What can we do about this? We can examine how we approach on-call, and rebuild it in a way that reinforces resilience. We have to not only monitor our systems, but also the processes that support the systems. The question on everyone’s mind should be how are we evaluating our on-call processes and uncovering the ways to make it work best for our culture?
Why is that? Because individuals can only do so much to build their own resilience. Yes, we could also use more mindfulness, more exercise, better sleep—but they do not make up for an environment that supports our resilience.

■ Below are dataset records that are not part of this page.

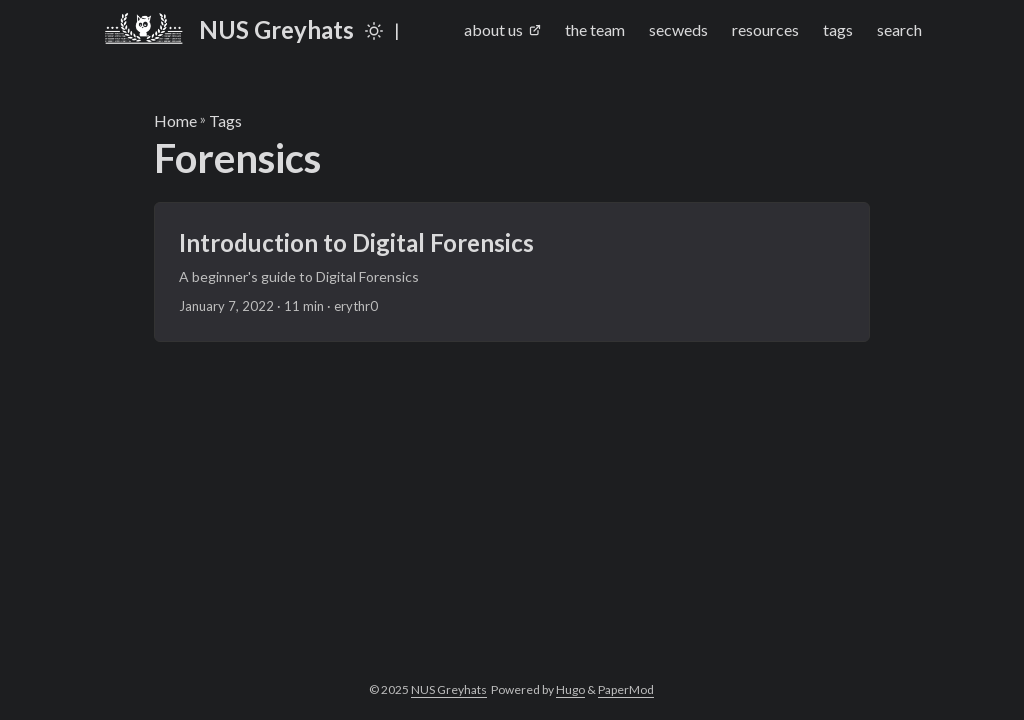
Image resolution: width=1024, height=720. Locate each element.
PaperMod (626, 689)
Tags (225, 120)
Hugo (570, 689)
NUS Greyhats (228, 29)
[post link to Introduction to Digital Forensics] (512, 272)
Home (175, 120)
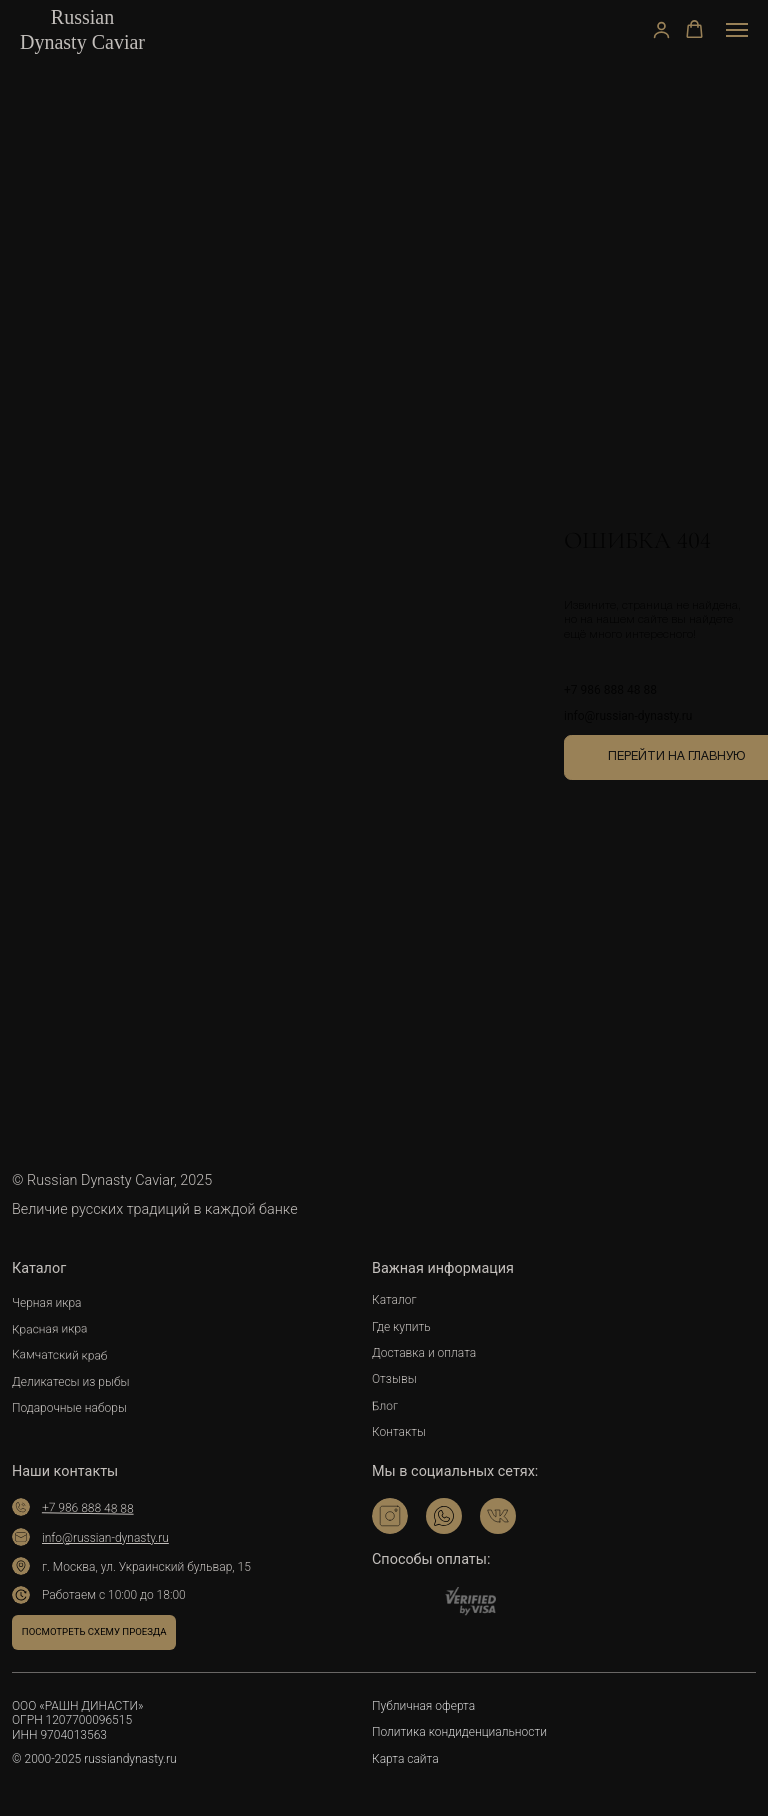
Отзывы (394, 1379)
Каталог (394, 1300)
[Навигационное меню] (737, 30)
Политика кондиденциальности (459, 1732)
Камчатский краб (60, 1356)
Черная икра (47, 1303)
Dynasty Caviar (82, 42)
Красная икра (50, 1328)
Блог (385, 1406)
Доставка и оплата (424, 1353)
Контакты (399, 1432)
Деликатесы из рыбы (71, 1382)
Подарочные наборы (69, 1408)
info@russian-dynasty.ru (628, 716)
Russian (82, 17)
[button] (661, 29)
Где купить (401, 1327)
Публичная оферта (423, 1706)
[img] (390, 1516)
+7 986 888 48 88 (610, 690)
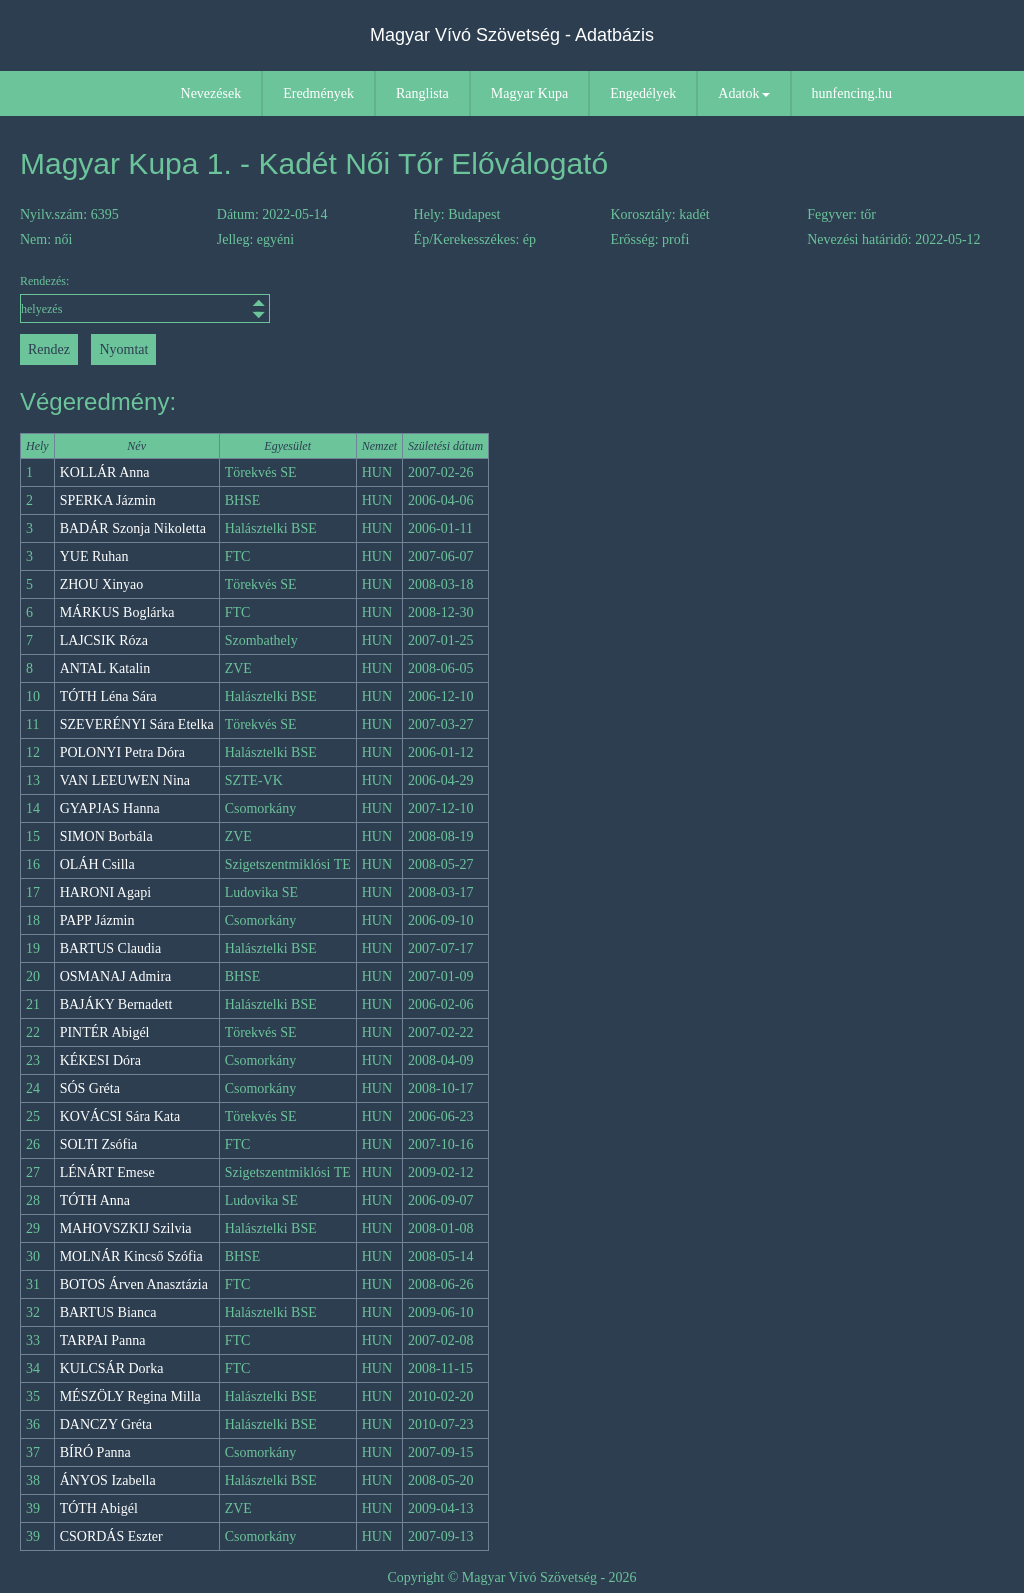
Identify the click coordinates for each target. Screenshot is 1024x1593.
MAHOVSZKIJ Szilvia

A WHO report on mental health states something that is obvious to too many workers: “Many workplaces have opted for attempting to enhance their workers’ resilience rather than modifying risk factors.” Yet research has shown that situational and organizational factors play a bigger role.
This is partly what we aim to achieve with the Ovvy on-call survey. We want to see how the industry performs on-call, and what lessons we can teach one another to improve our practices. We need to think about how we can create better processes and stronger feedback loops to improve how we do on-call, because that means we're tackling the situational and organization factors.
This is important because at the heart of the on-call practice are people. The wonderful thing about people is that we are wildly adaptable, and we believe that even the smallest insights placed in the hands of people will lead to meaningful gains. The survey will close June 5, 2020, and we expect the report to be complete by August. The report will be freely available, and we look forward to the discussions (and maybe even arguments) that come from it.
We believe that healthy and resilient teams handle incidents better, creating a virtuous cycle that benefits everyone. Better incident response means happier customers, reduced costs, and stronger on-call teams. Impact doesn’t have to be negative. Our goal is that in the future when we discuss the impact of on-call, that conversation is about how it builds and strengthens organizations.